→ What needs to be done
Among the entries below, extract exactly the lines that run from the one with "فولاد کاویان" through the one with "ماهنامه کلام صنعت", both ends included.

→ Records shown
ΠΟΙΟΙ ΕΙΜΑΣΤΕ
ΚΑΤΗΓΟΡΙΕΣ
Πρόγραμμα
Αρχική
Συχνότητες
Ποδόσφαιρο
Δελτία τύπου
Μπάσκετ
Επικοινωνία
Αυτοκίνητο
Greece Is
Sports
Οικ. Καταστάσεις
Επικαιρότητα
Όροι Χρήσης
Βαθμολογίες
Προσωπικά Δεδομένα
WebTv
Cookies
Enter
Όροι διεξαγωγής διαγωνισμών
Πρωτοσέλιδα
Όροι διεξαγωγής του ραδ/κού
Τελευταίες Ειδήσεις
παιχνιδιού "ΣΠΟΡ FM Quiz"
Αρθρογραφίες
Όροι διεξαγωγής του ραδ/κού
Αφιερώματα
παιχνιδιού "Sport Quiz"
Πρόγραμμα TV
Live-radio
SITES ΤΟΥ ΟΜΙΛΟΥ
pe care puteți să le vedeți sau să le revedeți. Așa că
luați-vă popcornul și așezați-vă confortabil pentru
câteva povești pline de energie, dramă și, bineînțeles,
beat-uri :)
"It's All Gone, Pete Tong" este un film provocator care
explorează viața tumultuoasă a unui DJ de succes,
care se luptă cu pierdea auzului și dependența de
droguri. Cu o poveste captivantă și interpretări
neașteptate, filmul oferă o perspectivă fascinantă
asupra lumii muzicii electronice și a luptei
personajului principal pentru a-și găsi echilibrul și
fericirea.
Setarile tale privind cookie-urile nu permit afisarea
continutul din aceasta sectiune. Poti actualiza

...

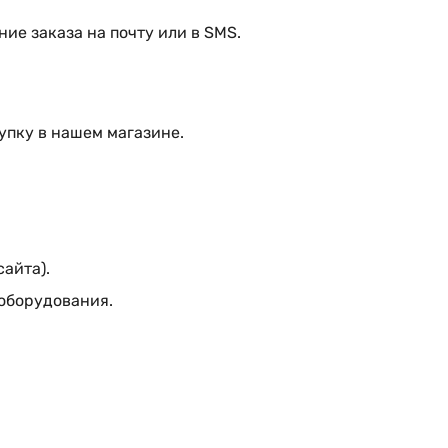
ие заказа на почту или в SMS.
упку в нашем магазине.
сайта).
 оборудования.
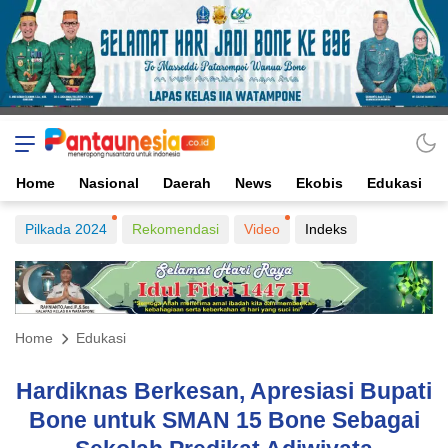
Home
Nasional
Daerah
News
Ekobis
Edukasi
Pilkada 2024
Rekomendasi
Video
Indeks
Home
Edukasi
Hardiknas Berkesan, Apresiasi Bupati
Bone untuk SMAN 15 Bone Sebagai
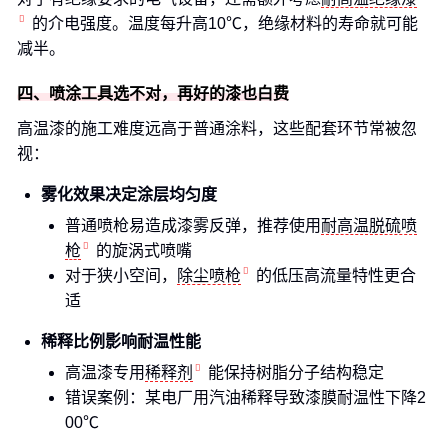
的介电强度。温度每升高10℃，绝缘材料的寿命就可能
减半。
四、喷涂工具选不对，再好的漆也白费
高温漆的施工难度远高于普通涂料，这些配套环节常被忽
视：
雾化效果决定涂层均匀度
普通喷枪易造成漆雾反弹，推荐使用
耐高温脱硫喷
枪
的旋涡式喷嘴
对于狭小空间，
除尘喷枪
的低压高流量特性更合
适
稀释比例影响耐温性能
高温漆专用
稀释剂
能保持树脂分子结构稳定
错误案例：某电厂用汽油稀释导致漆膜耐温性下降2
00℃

* * *

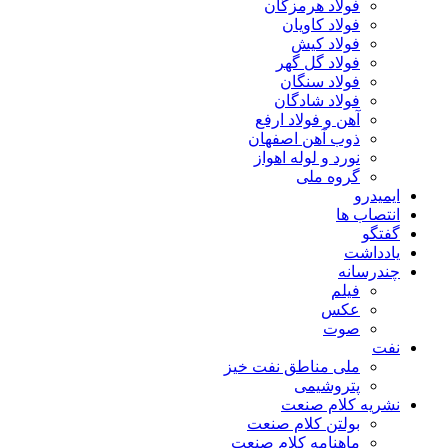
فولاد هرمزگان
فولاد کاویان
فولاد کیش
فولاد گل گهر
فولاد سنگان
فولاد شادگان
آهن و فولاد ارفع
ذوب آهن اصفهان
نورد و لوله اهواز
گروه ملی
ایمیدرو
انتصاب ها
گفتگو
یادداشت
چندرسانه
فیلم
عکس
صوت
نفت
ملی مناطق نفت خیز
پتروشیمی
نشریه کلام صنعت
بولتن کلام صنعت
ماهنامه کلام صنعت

→ Task solution
فولاد کاویان
فولاد کیش
فولاد گل گهر
فولاد سنگان
فولاد شادگان
آهن و فولاد ارفع
ذوب آهن اصفهان
نورد و لوله اهواز
گروه ملی
ایمیدرو
انتصاب ها
گفتگو
یادداشت
چندرسانه
فیلم
عکس
صوت
نفت
ملی مناطق نفت خیز
پتروشیمی
نشریه کلام صنعت
بولتن کلام صنعت
ماهنامه کلام صنعت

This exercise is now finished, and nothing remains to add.